On this episode of Data Driven, we explore the topic of distributed computing frameworks for AI and ML workloads.
Frank discusses the advancements of Ray, a new technology based on Python language, with performance enhancements that could range from 10-12 times faster to thousands of times faster in extreme cases.
We delve into the power of open source artificial intelligence and how it can aid data endeavors to accelerate these efforts. Along the way, we touch upon IBM and Red Hat’s partnership, the evolution of technology, the importance of problem-specific solutions, and more.
Stay tuned for a new episode of “Data Driven” and a special segment from our speaker on the potential AI holds for our future.
[00:01:50] Ray is a new computing framework for AI/ML, may replace Spark, based on Python, can free people from PySpark.
[00:03:49] Speaker has a MacBook M2 and prefers it over Windows. They enjoy stream-side streaming and wrote an article prompted by a question at work about a new technology claiming to be the next big data processing framework. They believe Ray still has an advantage.
[00:06:51] Webinar about power of IBM-Red Hat partnership in AI. Speaker mentions travel with family and introduces production assistant.

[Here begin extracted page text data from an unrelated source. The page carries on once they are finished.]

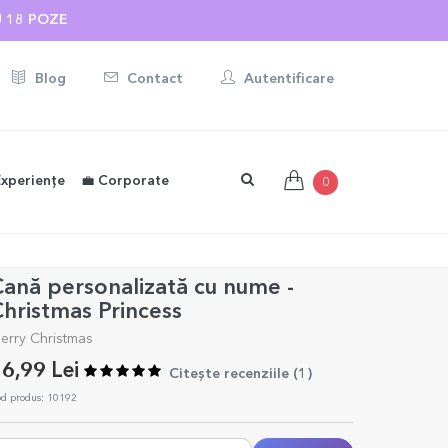
U 18 POZE
Blog
Contact
Autentificare
Experiențe
💼 Corporate
0
ană personalizată cu nume -
hristmas Princess
erry Christmas
6,99 Lei
Citește recenziile (
1
)
d produs: 10192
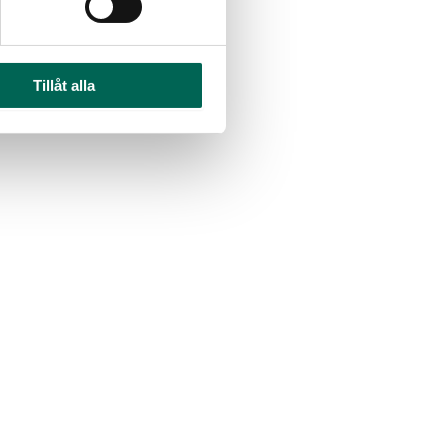
Tillåt alla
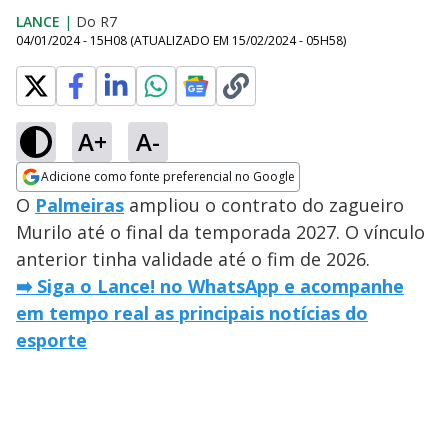
LANCE
|
Do R7
04/01/2024 - 15H08
(ATUALIZADO EM
15/02/2024 - 05H58
)
A+
A-
Adicione como fonte preferencial no Google
Opens in new window
O
Palmeiras
ampliou o contrato do zagueiro
Murilo até o final da temporada 2027. O vínculo
anterior tinha validade até o fim de 2026.
➡️ Siga o Lance! no WhatsApp e acompanhe
em tempo real as principais notícias do
esporte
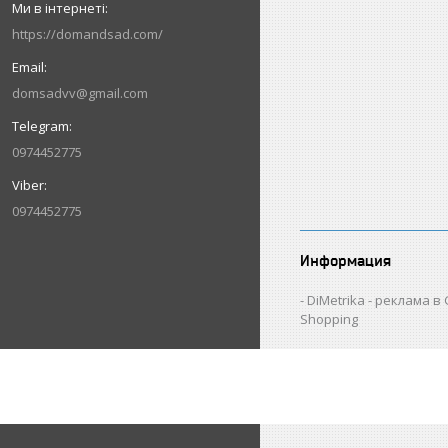
https://domandsad.com/
domsadvv@gmail.com
0974452775
0974452775
Информация
DiMetrika - реклама в
Shopping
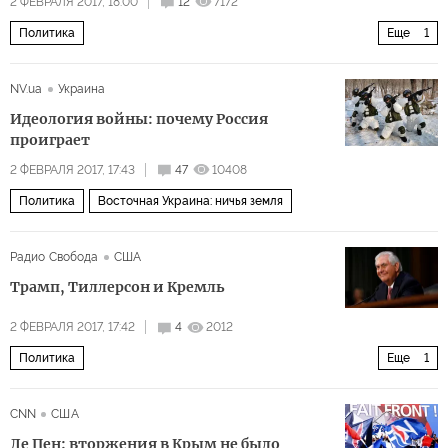
2 ФЕВРАЛЯ 2017, 18:00
12
7172
Политика
Еще
1
Президентские выборы во Франции 2016-2017
NV.ua
Украина
Идеология войны: почему Россия
проиграет
2 ФЕВРАЛЯ 2017, 17:43
47
10408
Политика
Восточная Украина: ничья земля
Радио Свобода
США
Трамп, Тиллерсон и Кремль
2 ФЕВРАЛЯ 2017, 17:42
4
2012
Политика
Еще
1
Российско-американские отношения: эксперты дают советы Трампу
CNN
США
Ле Пен: вторжения в Крым не было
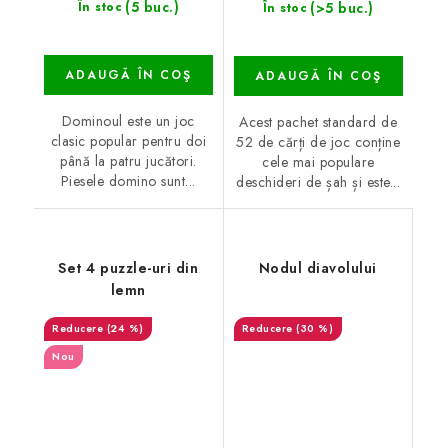
(5 buc.)
(>5 buc.)
În stoc
În stoc
ADAUGĂ ÎN COŞ
ADAUGĂ ÎN COŞ
Dominoul este un joc
Acest pachet standard de
clasic popular pentru doi
52 de cărți de joc conține
până la patru jucători.
cele mai populare
Piesele domino sunt...
deschideri de șah și este...
Set 4 puzzle-uri din
Nodul diavolului
lemn
(24 %)
(30 %)
Nou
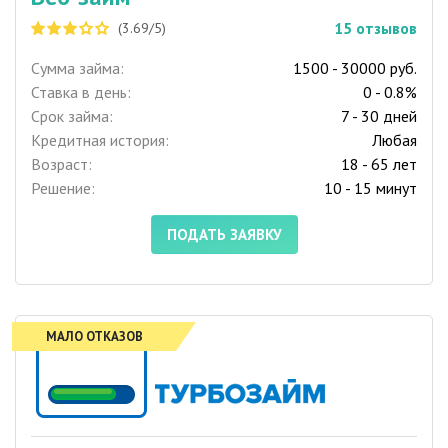
15
отзывов
(3.69/5)
Сумма займа:
1500 - 30000 руб.
Ставка в день:
0 - 0.8%
Срок займа:
7 - 30 дней
Кредитная история:
Любая
Возраст:
18 - 65 лет
Решение:
10 - 15 минут
ПОДАТЬ ЗАЯВКУ
МАЛО ОТКАЗОВ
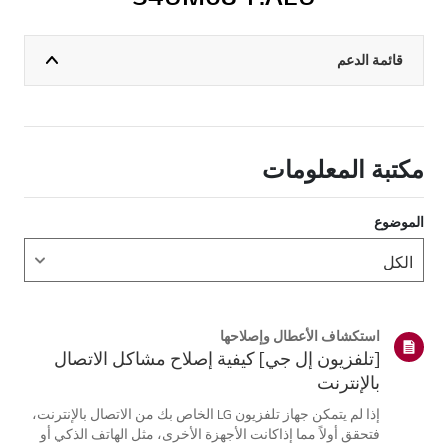
قائمة الدعم
مكتبة المعلومات
الموضوع
استكشاف الأعطال وإصلاحها
[تلفزيون إل جي] كيفية إصلاح مشاكل الاتصال
بالإنترنت
إذا لم يتمكن جهاز تلفزيون LG الخاص بك من الاتصال بالإنترنت،
فتحقق أولاً مما إذاكانت الأجهزة الأخرى، مثل الهاتف الذكي أو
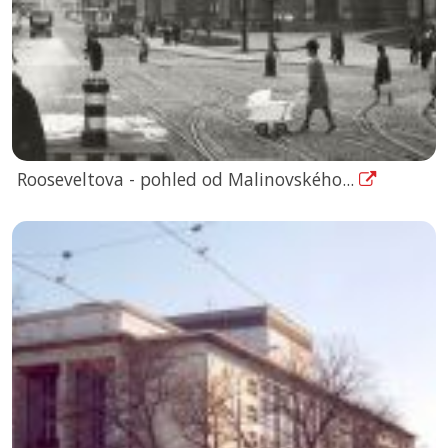
Rooseveltova - pohled od Malinovského...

[00:11:34] Tech anticipated, surprised by speed of Chat GPT. Some dismiss as a fad, but it’s different from predictive text like comparing paper airplane to an Airbus A 380, based on same principles but very different in implementation and technology.
[00:13:30] Encourage attendance at AI webinar showcasing ethical concerns. Open source needed for transparency and risk-sharing. AI impact on all, even entry-level jobs and economy.